SUPPLIED INFORMATION START
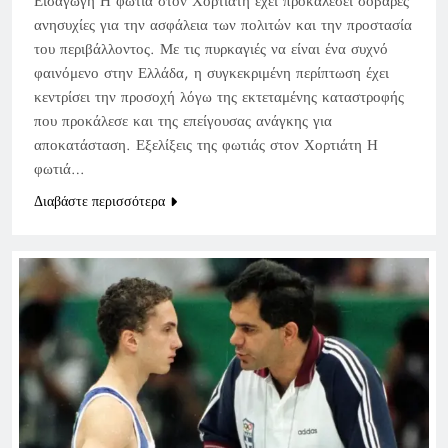
Εισαγωγή Η φωτιά στον Χορτιάτη έχει προκαλέσει σοβαρές
ανησυχίες για την ασφάλεια των πολιτών και την προστασία
του περιβάλλοντος. Με τις πυρκαγιές να είναι ένα συχνό
φαινόμενο στην Ελλάδα, η συγκεκριμένη περίπτωση έχει
κεντρίσει την προσοχή λόγω της εκτεταμένης καταστροφής
που προκάλεσε και της επείγουσας ανάγκης για
αποκατάσταση. Εξελίξεις της φωτιάς στον Χορτιάτη Η
φωτιά…
Διαβάστε περισσότερα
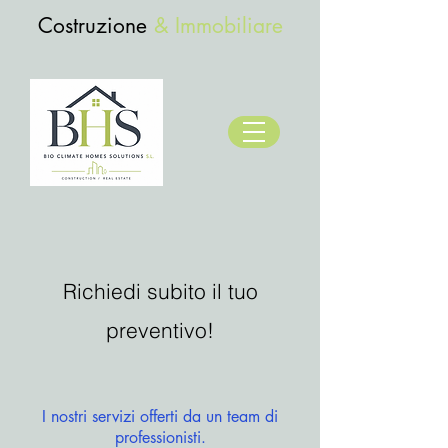
Costruzione
& Immobiliare
Richiedi subito il tuo
preventivo!
I nostri servizi offerti da un team di
professionisti.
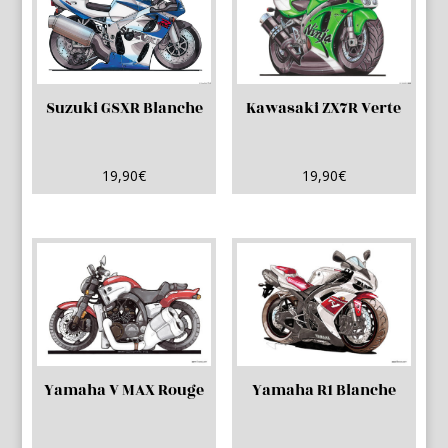
Suzuki GSXR Blanche
Kawasaki ZX7R Verte
19,90
€
19,90
€
Yamaha V MAX Rouge
Yamaha R1 Blanche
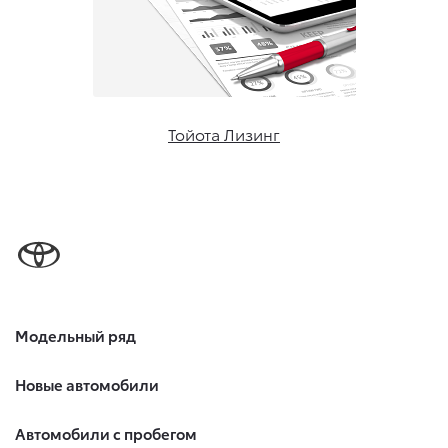
Тойота Лизинг
Модельный ряд
Новые автомобили
Автомобили с пробегом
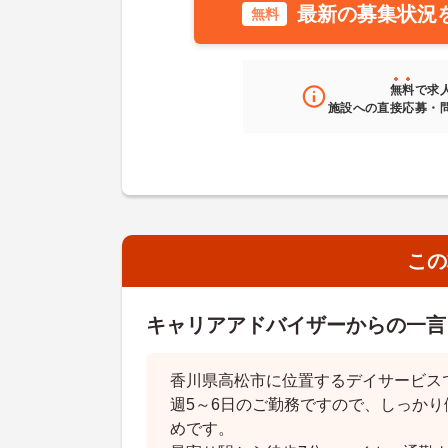
最新の募集状況
無料
無料
で求
施設への直接応募・
この
キャリアアドバイザーからの一言
香川県高松市に位置するデイサービス
週5～6日のご勤務ですので、しっか
めです。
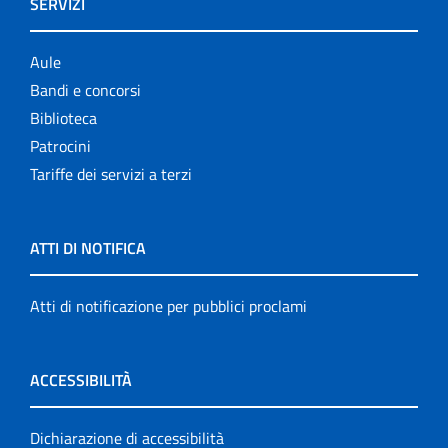
SERVIZI
Aule
Bandi e concorsi
Biblioteca
Patrocini
Tariffe dei servizi a terzi
ATTI DI NOTIFICA
Atti di notificazione per pubblici proclami
ACCESSIBILITÀ
Dichiarazione di accessibilità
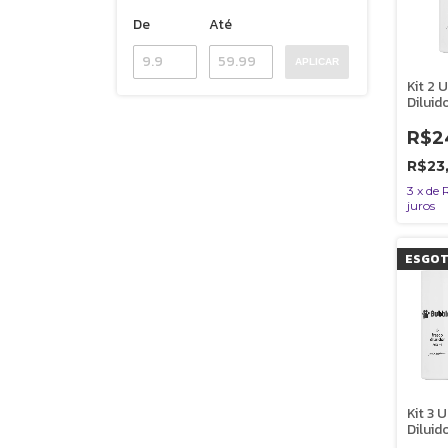
De
Até
APLICAR
Kit 2 
Dilui
Almot
Tosa 
R$2
R$23
3
x
de
juros
ESGO
Kit 3 
Dilui
Almot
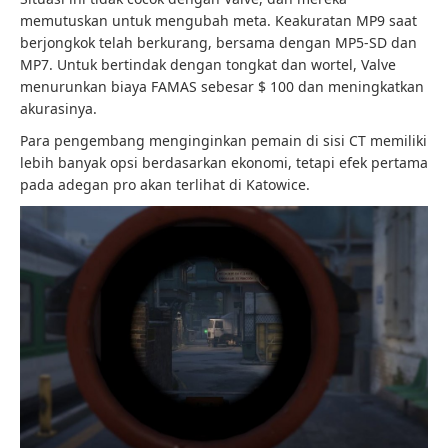
memutuskan untuk mengubah meta. Keakuratan MP9 saat
berjongkok telah berkurang, bersama dengan MP5-SD dan
MP7. Untuk bertindak dengan tongkat dan wortel, Valve
menurunkan biaya FAMAS sebesar $ 100 dan meningkatkan
akurasinya.
Para pengembang menginginkan pemain di sisi CT memiliki
lebih banyak opsi berdasarkan ekonomi, tetapi efek pertama
pada adegan pro akan terlihat di Katowice.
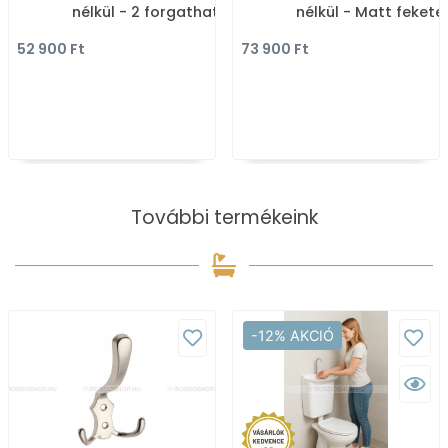
nélkül - 2 forgatható
nélkül - Matt fekete
szabályozókarral -
52 900 Ft
73 900 Ft
Krómozott
További termékeink
-12% AKCIÓ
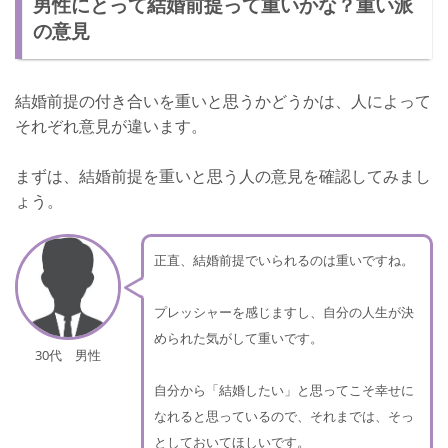
男性にとって結婚前提って重いかな？重い派
の意見
結婚前提の付き合いを重いと思うかどうかは、人によって
それぞれ意見が違います。
まずは、結婚前提を重いと思う人の意見を確認してみまし
ょう。
正直、結婚前提でいられるのは重いですね。
プレッシャーを感じますし、自分の人生が決
められた気がして重いです。
30代 男性
自分から「結婚したい」と思ってこそ幸せに
なれると思っているので、それまでは、そっ
としておいてほしいです。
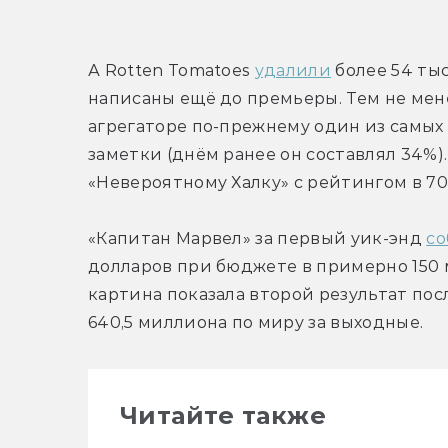
А Rotten Tomatoes 
удалили
 более 54 ты
написаны ещё до премьеры. Тем не мен
агрегаторе по-прежнему один из самых
заметки (днём ранее он составлял 34%
«Невероятному Халку» с рейтингом в 70
«Капитан Марвел» за первый уик-энд 
со
долларов при бюджете в примерно 150 
картина показала второй результат пос
640,5 миллиона по миру за выходные.
Читайте также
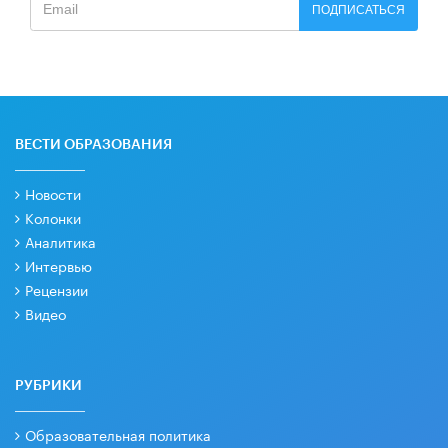
ПОДПИСАТЬСЯ
ВЕСТИ ОБРАЗОВАНИЯ
Новости
Колонки
Аналитика
Интервью
Рецензии
Видео
РУБРИКИ
Образовательная политика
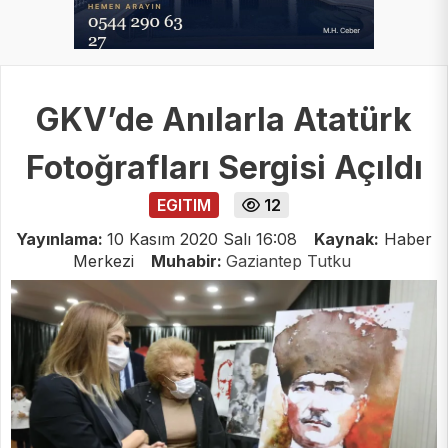
GKV’de Anılarla Atatürk
Fotoğrafları Sergisi Açıldı
EGITIM
12
Yayınlama:
10 Kasım 2020 Salı 16:08
Kaynak:
Haber
Merkezi
Muhabir:
Gaziantep Tutku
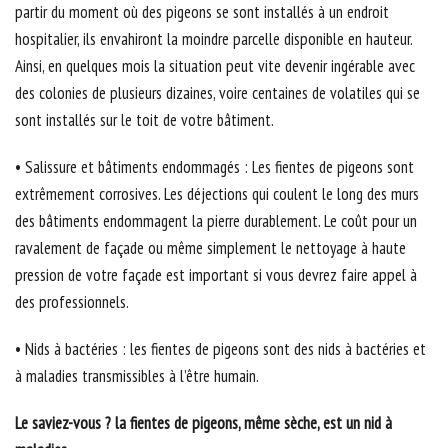
partir du moment où des pigeons se sont installés à un endroit
hospitalier, ils envahiront la moindre parcelle disponible en hauteur.
Ainsi, en quelques mois la situation peut vite devenir ingérable avec
des colonies de plusieurs dizaines, voire centaines de volatiles qui se
sont installés sur le toit de votre bâtiment.
• Salissure et bâtiments endommagés : Les fientes de pigeons sont
extrêmement corrosives. Les déjections qui coulent le long des murs
des bâtiments endommagent la pierre durablement. Le coût pour un
ravalement de façade ou même simplement le nettoyage à haute
pression de votre façade est important si vous devrez faire appel à
des professionnels.
• Nids à bactéries : les fientes de pigeons sont des nids à bactéries et
à maladies transmissibles à l’être humain.
Le saviez-vous ? la fientes de pigeons, même sèche, est un nid à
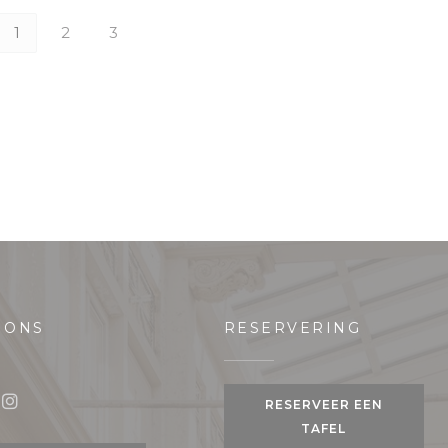
1
2
3
 ONS
RESERVERING
 venster))
RESERVEER EEN
book ((opent in een nieuw venster))
Instagram ((opent in een nieuw venster))
TAFEL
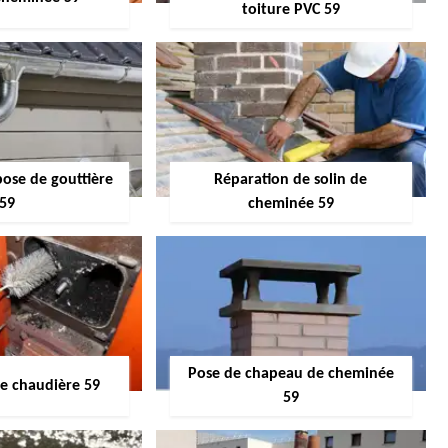
toiture PVC 59
pose de gouttière
Réparation de solin de
59
cheminée 59
Pose de chapeau de cheminée
 chaudière 59
59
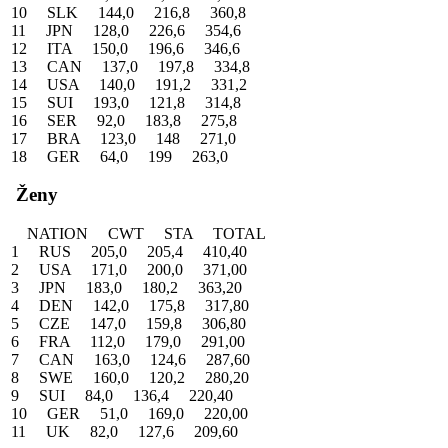
10 SLK 144,0 216,8 360,8
11 JPN 128,0 226,6 354,6
12 ITA 150,0 196,6 346,6
13 CAN 137,0 197,8 334,8
14 USA 140,0 191,2 331,2
15 SUI 193,0 121,8 314,8
16 SER 92,0 183,8 275,8
17 BRA 123,0 148 271,0
18 GER 64,0 199 263,0
Ženy
NATION CWT STA TOTAL
1 RUS 205,0 205,4 410,40
2 USA 171,0 200,0 371,00
3 JPN 183,0 180,2 363,20
4 DEN 142,0 175,8 317,80
5 CZE 147,0 159,8 306,80
6 FRA 112,0 179,0 291,00
7 CAN 163,0 124,6 287,60
8 SWE 160,0 120,2 280,20
9 SUI 84,0 136,4 220,40
10 GER 51,0 169,0 220,00
11 UK 82,0 127,6 209,60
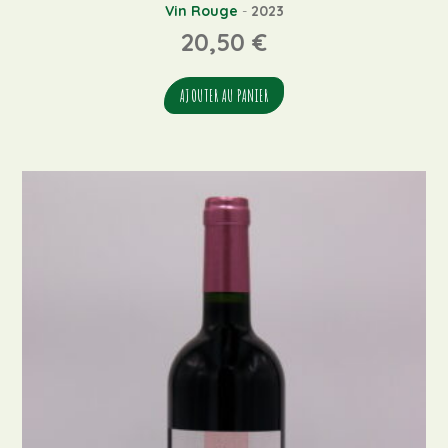
Vin Rouge
-
2023
20,50
€
AJOUTER AU PANIER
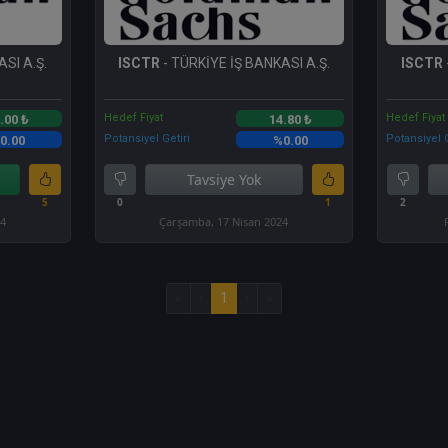
SI A.Ş.
ISCTR
- TÜRKİYE İŞ BANKASI A.Ş.
ISCTR
Hedef Fiyat
Hedef Fiyat
.00 ₺
14.80 ₺
Potansiyel Getiri
Potansiyel G
0.00
%0.00
Tavsiye Yok
5
0
1
2
24
Çarşamba, 17 Nisan 2024
«
‹
1
›
»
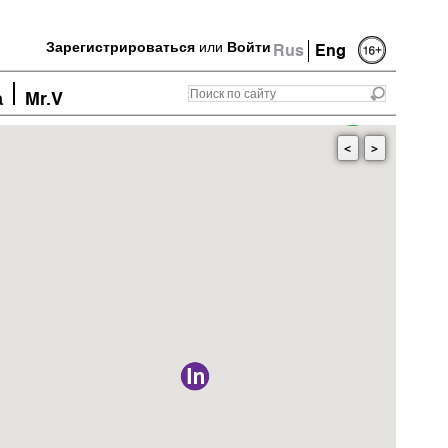
Зарегистрироваться
или
Войти
Rus
Eng
а
Mr.V
<
>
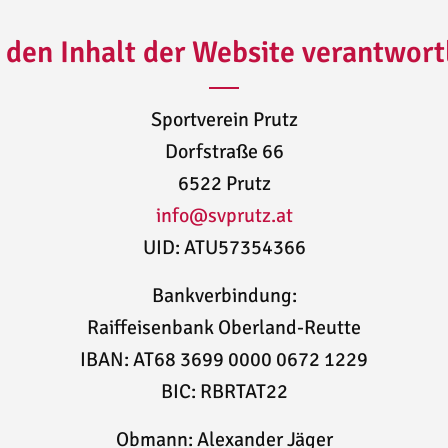
 den Inhalt der Website verantwort
Sportverein Prutz
Dorfstraße 66
6522 Prutz
info@svprutz.at
UID: ATU57354366
Bankverbindung:
Raiffeisenbank Oberland-Reutte
IBAN: AT68 3699 0000 0672 1229
BIC: RBRTAT22
Obmann: Alexander Jäger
SUPPLIED INFORMATION END
EXERCISE —
Determine how many lines of the material include the string "dengan", and give only the resulting number.

SOLUTION TO THIS EXERCISE —
2